In recent weeks we have witnessed the heavy cold spell which has hit the northern hemisphere. As several countries such as India and North Korea, as well as Germany, the United Kingdom and France are experiencing record snowfall, the consequences for agriculture are severe. Fruit and vegetables are frozen on the spot, while milk collection is rendered impossible, particularly in Brittany where minor roads are impassable. In Miami, where temperatures fell to 0°C, the impact on citrus fruit production has caused a surge in orange juice prices on financial markets: the most traded contract for delivery in March was close to $1.50 a pound on Wednesday 6th January, more than 15% compared to prices for the previous week.
This situation is as worrying as it is interesting for several reasons.
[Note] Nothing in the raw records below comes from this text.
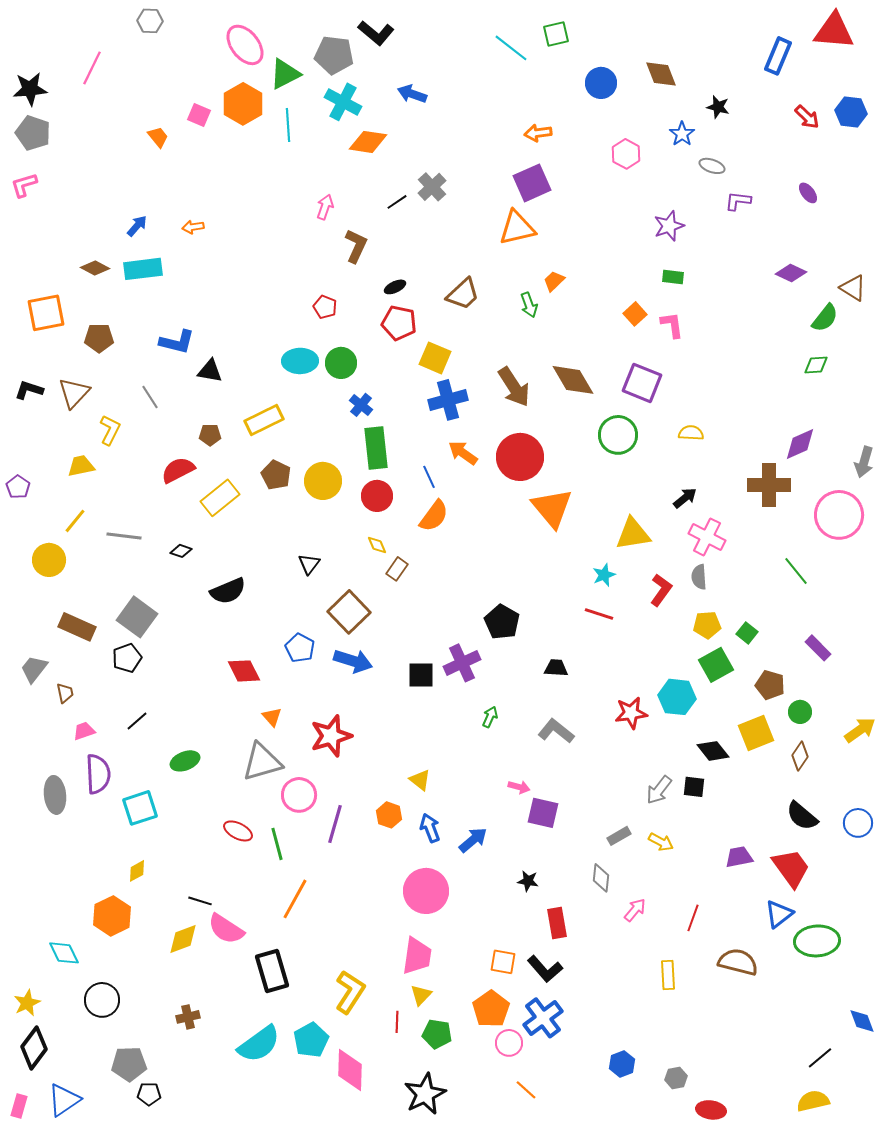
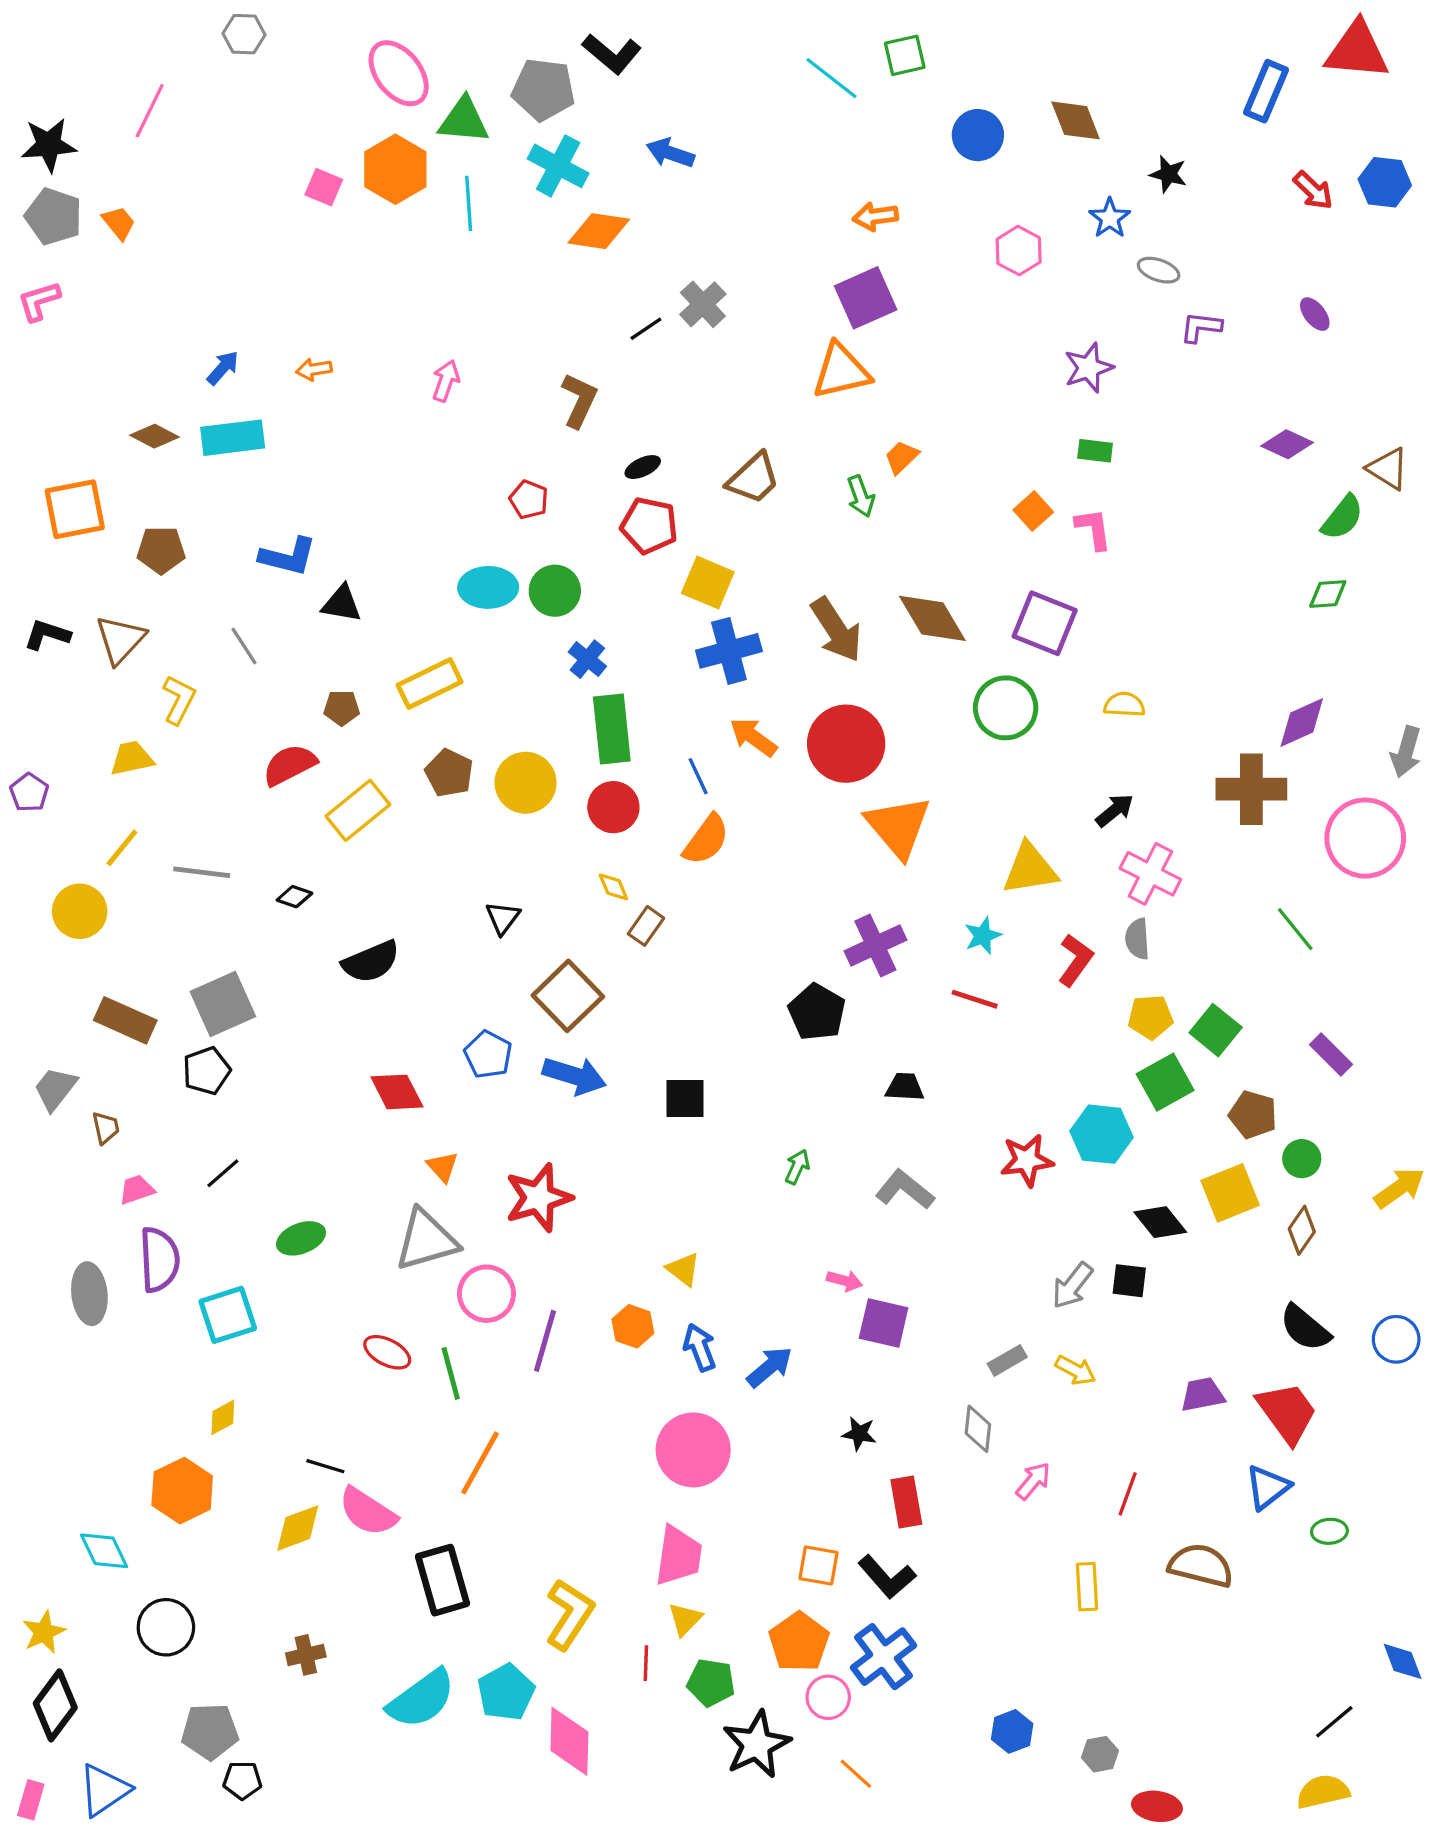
green triangle: (285, 74) -> (464, 120), turned 32
orange trapezoid: (158, 137) -> (119, 223), moved
pink arrow: (325, 207) -> (446, 381), moved
gray square: (137, 617) -> (223, 1004), turned 30
green square: (747, 633) -> (1216, 1030), size x1.4
purple cross: (462, 663) -> (875, 945), moved
green ellipse: (817, 941) -> (1329, 1531), size x0.5
black star: (425, 1094) -> (757, 1744), moved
This time, agriculture is not the only sector to be affected by unusual weather conditions. Many newspapers are concerned about its impact on the economy: disrupted transport on roads, suspended air traffic, delayed deliveries, production line interruption due to undelivered parts, interrupted construction projects – the is no lack of examples of economic disruption.
But if the disruption is exceptional for the secondary and tertiary economic sectors, it is nothing new to agriculture, which has always had to cope with hazardous weather conditions. Climate risk is an integral part of the agricultural sector, whereas other sectors only suffer under exceptional circumstances. If industry had to deal with climate risk on a regular basis, the disruption it caused would rapidly become unmanageable ... It is time to take into consideration the climate risks faced by the agricultural sector and the current, exceptional circumstances give some perspective.